HONOLULU, Hawaii (HawaiiNewsNow) - Hours after announcing a $114 million rent and utility relief program Monday, the city had to stop accepting new applications because of a huge response.
The city said it received 8,000 applications for the program from noon to 4 p.m.
To prevent processing delays, the city had said it would be accepting 8,000 new applications for the program at a time, then temporarily close it so that nonprofits handling submissions could catch up.
The application portal for the Rental and Utility Relief Program is at oneoahu.org/renthelp.
Qualifying households can get:
- Up to $2,500 a month for back due rent and utility
- Up to $2,000 a month for future rent payments
- Up to $500 a month for future electric, water and sewer and gas bills
- Up to 12 months of total support is available
Honolulu Mayor Rick Blangiardi says the program, which is funded by the federal government, will go a long way to supporting Oahu families who have been financially impacted by the pandemic.
“This is substantial and this is gonna throw into our community and our economy tens of millions of dollars, which is not insignificant,” Blangiardi said Monday, at a news conference.

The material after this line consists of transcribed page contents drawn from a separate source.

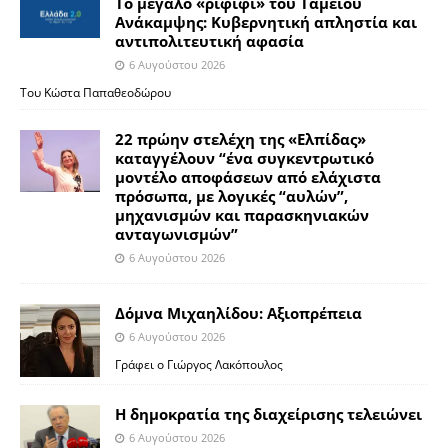
Το μεγάλο «ριφιφί» του Ταμείου
Ανάκαμψης: Κυβερνητική απληστία και
αντιπολιτευτική αφασία
6 Αυγούστου 2026
Του Κώστα Παπαθεοδώρου
22 πρώην στελέχη της «Ελπίδας»
καταγγέλουν “ένα συγκεντρωτικό
μοντέλο αποφάσεων από ελάχιστα
πρόσωπα, με λογικές “αυλών”,
μηχανισμών και παρασκηνιακών
ανταγωνισμών”
6 Αυγούστου 2026
Δόμνα Μιχαηλίδου: Αξιοπρέπεια
6 Αυγούστου 2026
Γράφει ο Γιώργος Λακόπουλος
Η δημοκρατία της διαχείρισης τελειώνει
6 Αυγούστου 2026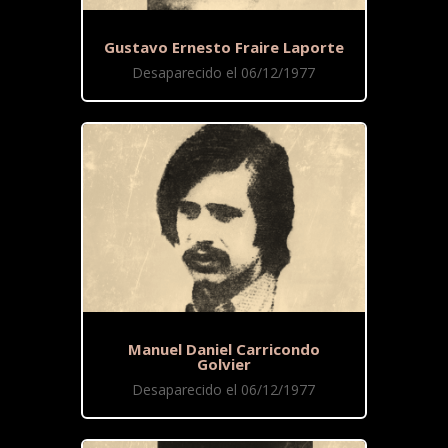
Gustavo Ernesto Fraire Laporte
Desaparecido el 06/12/1977
Manuel Daniel Carricondo
Golvier
Desaparecido el 06/12/1977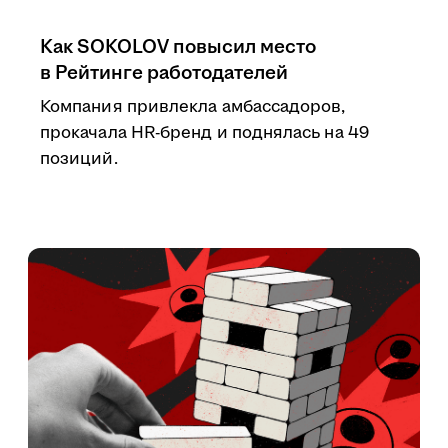
Как SOKOLOV повысил место
в Рейтинге работодателей
Компания привлекла амбассадоров,
прокачала HR-бренд и поднялась на 49
позиций.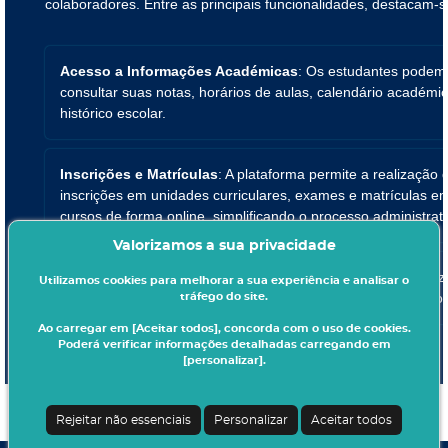
colaboradores. Entre as principais funcionalidades, destacam-s
Acesso a Informações Académicas
: Os estudantes podem
consultar suas notas, horários de aulas, calendário académi
histórico escolar.
Inscrições e Matrículas
: A plataforma permite a realização 
inscrições em unidades curriculares, exames e matrículas e
cursos de forma online, simplificando o processo administrati
Valorizamos a sua privacidade
Gestão Financeira
: Os estudantes podem consultar e realiz
Utilizamos cookies para melhorar a sua experiência e analisar o
pagamentos de propinas e outras taxas diretamente pelo port
tráfego do site.
Ao carregar em [Aceitar todos], concorda com o uso de cookies.
Poderá verificar informações detalhadas carregando em
[personalizar].
Rejeitar não essenciais
Personalizar
Aceitar todos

“More than anything, it’s really gonna work to help those families most in need.”
City Office of Economic Revitalization Executive Director Amy Asselbaye said a number of changes have been made to this program to streamline applications and get money out to people more quickly.
”Up to 12 months of total support is available depending on that household’s situation and this program is designed to be flexible,” Asselbaye said. “It can pay bills going back to March 2020. It can pay current bills and it can pay future bills up to three months at a time.”
Under the program, payments will be made directly to a landlord or utility. Unlike the previous assistance campaign, landlords can also apply on behalf of their tenants.
Households who apply must meet income limits, show that their financial harm is due to the pandemic, and that at least one household member is at risk of losing their housing.
Residents who got relief through the city’s previous hardship program will need to reapply. That program hit a number of significant snags, and many applicants said they never got help.
The city is partnering with Catholic Charities Hawaii and the Council For Native Hawaiian Advancement for operational support in managing the program and processing applications.
“This emergency rental and utility program is meant to keep tenants in their homes, safely sheltered, while ensuring that landlords and utilities are properly compensated,” said CCH President and CEO Robert Van Tassell.